Second World War pilot and political activist Harry Leslie Smith who grew up in Calderdale has died at the age of 95.
The death of Mr Smith was announced on Twitter just before 9am.
The message read: “At 3:39 this morning, my dad Harry Leslie Smith died. I am an orphan. #istandwithharry”
Mr Smith, who was born in Barnsley, South Yorkshire, in 1923, is believed to have fallen ill while visiting Canada last week.
Mr Smith moved to Boothtown in 1937 and spent his teenage years in Halifax. Calderdale Councillors are now calling for a blue plaque to be placed where he lived.
His son, John, had said his father was “not in a good way” and had been rushed to A&E.
He had reportedly struggled with health complications in the months leading up to being admitted to hospital.
Jeremy Corbyn was among the thousands of well-wishers when the news of Mr Smith’s illness was made public.
The Labour leader said: “Very sorry to hear this.

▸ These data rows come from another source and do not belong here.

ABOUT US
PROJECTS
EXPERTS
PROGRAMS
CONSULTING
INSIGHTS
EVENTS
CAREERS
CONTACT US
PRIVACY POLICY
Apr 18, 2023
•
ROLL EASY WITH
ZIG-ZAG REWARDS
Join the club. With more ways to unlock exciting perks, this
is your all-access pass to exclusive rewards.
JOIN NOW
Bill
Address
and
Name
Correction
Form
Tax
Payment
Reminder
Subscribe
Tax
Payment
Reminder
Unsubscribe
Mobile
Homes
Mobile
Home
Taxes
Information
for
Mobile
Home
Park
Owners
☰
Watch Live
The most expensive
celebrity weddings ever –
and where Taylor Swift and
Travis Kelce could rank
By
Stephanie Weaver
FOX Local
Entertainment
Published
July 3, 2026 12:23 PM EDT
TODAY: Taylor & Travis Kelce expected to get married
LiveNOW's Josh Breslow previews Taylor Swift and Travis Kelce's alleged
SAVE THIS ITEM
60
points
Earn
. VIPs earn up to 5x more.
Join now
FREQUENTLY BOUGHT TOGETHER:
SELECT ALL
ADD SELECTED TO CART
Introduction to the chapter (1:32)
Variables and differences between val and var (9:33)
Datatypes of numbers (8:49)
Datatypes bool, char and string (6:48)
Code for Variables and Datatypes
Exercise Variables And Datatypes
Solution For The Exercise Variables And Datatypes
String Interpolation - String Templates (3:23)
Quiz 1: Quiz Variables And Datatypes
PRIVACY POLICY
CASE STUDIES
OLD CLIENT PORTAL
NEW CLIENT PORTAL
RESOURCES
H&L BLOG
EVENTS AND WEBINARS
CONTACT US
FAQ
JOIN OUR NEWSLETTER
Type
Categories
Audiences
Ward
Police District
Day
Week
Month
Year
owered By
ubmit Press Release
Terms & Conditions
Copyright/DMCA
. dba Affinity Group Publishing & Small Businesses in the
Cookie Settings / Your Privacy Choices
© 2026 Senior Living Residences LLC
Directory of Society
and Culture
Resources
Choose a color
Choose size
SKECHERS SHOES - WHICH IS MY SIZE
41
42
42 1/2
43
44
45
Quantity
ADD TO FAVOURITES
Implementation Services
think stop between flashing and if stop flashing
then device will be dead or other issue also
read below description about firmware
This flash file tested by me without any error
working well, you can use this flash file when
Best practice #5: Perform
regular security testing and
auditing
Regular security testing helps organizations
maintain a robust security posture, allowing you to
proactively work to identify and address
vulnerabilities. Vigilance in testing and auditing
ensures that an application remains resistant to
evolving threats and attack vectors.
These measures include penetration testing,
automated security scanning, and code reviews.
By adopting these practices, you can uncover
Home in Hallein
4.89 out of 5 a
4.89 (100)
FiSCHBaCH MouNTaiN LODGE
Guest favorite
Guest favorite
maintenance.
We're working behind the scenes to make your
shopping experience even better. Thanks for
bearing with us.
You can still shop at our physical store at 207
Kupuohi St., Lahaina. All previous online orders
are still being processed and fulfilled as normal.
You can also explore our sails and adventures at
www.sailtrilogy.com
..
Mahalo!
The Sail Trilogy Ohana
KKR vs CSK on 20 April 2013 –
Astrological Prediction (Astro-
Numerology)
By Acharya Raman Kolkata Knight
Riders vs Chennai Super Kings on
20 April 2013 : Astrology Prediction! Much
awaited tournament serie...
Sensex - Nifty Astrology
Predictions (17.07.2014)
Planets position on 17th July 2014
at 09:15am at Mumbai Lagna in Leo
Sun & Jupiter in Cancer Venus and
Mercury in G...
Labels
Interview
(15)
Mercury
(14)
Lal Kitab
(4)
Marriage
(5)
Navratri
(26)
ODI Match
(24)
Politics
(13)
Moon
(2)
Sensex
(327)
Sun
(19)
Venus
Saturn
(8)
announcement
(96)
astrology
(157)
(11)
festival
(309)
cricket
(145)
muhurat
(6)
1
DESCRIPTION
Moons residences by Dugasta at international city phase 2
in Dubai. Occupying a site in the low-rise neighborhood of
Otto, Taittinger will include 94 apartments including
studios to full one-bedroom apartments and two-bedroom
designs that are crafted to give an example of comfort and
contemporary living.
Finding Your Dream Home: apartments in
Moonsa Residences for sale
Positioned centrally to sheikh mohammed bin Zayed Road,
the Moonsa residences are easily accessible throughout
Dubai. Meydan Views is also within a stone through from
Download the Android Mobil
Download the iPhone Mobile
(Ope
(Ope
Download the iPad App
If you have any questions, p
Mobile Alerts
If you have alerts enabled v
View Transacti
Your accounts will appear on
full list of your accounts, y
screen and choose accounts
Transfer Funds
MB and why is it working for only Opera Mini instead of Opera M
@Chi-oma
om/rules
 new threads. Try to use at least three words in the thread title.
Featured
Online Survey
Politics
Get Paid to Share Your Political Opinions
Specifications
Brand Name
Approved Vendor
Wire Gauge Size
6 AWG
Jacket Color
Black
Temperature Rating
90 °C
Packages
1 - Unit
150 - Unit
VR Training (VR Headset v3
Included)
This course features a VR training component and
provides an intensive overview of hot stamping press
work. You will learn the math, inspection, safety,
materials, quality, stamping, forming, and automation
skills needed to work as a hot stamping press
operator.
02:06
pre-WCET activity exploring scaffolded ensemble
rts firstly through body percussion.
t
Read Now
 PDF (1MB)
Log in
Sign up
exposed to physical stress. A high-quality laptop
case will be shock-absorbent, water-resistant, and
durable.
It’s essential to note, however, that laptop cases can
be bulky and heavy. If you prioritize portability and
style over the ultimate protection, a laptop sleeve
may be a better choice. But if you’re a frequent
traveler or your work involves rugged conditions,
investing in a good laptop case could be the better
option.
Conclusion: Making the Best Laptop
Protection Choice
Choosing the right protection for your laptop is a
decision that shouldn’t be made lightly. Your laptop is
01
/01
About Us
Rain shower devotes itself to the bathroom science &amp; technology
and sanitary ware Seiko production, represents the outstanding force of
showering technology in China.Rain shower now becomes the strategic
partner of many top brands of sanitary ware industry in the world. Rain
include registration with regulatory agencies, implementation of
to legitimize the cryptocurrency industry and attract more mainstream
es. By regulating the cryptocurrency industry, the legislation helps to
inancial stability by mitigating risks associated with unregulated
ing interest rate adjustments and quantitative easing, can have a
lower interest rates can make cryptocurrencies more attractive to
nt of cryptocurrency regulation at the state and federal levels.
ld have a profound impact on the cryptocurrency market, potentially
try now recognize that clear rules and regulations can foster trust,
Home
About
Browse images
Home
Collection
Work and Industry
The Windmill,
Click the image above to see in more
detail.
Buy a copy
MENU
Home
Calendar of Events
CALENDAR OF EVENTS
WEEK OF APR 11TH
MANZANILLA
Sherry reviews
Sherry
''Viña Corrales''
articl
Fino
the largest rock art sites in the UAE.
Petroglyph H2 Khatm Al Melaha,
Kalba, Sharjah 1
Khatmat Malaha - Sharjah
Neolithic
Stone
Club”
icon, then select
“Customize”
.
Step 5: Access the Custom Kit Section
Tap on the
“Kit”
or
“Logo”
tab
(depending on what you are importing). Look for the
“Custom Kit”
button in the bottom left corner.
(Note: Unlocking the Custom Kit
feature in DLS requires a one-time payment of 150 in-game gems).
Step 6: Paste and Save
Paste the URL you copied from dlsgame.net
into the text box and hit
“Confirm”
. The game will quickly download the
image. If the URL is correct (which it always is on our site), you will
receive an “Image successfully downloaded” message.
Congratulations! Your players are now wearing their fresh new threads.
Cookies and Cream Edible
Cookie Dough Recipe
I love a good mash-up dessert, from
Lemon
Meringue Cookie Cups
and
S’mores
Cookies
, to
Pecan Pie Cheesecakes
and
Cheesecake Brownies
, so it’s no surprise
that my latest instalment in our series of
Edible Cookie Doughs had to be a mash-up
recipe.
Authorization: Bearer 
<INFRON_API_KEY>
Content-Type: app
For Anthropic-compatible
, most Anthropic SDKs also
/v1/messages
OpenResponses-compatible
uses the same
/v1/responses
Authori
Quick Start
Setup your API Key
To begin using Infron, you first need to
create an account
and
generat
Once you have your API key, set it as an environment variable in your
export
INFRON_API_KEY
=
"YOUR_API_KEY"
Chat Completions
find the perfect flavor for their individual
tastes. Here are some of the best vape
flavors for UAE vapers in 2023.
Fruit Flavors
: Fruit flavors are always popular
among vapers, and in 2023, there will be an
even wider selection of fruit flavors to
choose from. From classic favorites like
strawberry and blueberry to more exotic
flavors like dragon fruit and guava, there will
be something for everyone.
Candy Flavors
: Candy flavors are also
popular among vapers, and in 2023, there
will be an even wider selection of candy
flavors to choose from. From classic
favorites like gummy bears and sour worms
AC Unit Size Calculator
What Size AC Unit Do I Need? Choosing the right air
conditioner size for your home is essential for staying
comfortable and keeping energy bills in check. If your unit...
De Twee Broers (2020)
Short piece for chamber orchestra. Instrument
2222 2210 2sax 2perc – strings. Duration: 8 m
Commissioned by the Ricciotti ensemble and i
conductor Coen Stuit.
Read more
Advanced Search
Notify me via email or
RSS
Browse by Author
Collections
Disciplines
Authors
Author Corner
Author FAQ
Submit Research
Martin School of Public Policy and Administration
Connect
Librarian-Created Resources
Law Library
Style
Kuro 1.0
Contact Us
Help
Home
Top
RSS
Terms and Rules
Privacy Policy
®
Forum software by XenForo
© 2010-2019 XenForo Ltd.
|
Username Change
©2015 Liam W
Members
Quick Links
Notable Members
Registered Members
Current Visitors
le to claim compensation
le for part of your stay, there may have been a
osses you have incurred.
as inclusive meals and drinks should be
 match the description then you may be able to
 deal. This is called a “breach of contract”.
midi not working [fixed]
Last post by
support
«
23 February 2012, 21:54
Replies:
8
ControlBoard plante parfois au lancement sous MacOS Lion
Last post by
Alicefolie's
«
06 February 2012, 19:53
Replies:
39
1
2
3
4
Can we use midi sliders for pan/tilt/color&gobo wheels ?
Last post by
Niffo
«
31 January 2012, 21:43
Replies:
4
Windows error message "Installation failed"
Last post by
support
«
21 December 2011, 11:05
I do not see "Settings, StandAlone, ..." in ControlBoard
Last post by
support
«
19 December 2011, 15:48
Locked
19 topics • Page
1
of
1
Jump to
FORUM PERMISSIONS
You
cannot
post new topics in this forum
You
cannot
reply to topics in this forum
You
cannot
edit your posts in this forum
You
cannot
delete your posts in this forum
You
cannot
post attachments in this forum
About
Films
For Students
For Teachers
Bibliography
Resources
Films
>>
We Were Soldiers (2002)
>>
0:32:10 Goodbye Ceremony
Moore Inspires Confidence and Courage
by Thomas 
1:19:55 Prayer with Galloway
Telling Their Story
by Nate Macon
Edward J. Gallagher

Please pass on my best to Harry. We need him to get well soon as the National Health Service, and our movement, needs him.”
Overnight, Mr Smith’s son John kept vigil, he updated followers on the veteran’s condition on Twitter.
Tributes poured in.
Actor Mia Farrow, who encountered him through their work with refugees, said: “Please give Harry my respect and love. He has been an inspiration. I’m so very grateful to him.”
Robert Lindsay, who played the firebrand Wolfie Smith in Citizen Smith, wrote: 2Harry is a true father figure to all of us.”
Just weeks ago, Mr Smith, who called himself the “world’s oldest rebel”, was preparing to travel the world to carry on raising awareness about the world’s refugee crisis.
He became a passionate activist for refugees after witnessing one of the world’s biggest refugee crises as the Second World War came to an end.
Speaking in a video shared by the UNHCR, the UN Refugee Agency, he said: “I think there are many things that we can do if we put our minds to it, and we shouldn’t be leaving anyone out, not matter what their nationality, colour or traits are.”
As well as the rights of refugees, Mr Smith dedicated his last years to fighting for social equality and against the indignity of Conservative austerity. But he soared to global fame after speaking at the Labour Party Conference in 2014.
There, he gave an emotional speech in support of the NHS, moving delegates to tears as he described how hospitals and medicine used to be reserved for “the privileged few, because they were run by profit.”
He spoke of the loss of his sister, Marion, to tuberculosis when she was just ten-years-old because his family couldn’t afford a doctor.
“My memories stretch back almost a hundred years, and if I close my eyes, I can smell the poverty that oozes from the dusty tenement streets of my boyhood,” he said.
Indeed, it was Harry’s name junior doctors were shouting when he addressed the doctor’s strike in Liverpool in 2015.
Mr Smith served in the RAF in the Second World War between 1941-48. He later emigrated to Canada aboard the Empress of Australia in 1953. Mr Smith, a son of an unemployed coal miner, grew up in poverty, and went on to become one of the leading left-wing campaigners of recent years. #
He wrote five books about life in Britain during the Great Depression and on post-war austerity, and has written for national newspapers and magazines including the Guardian and New Statesman.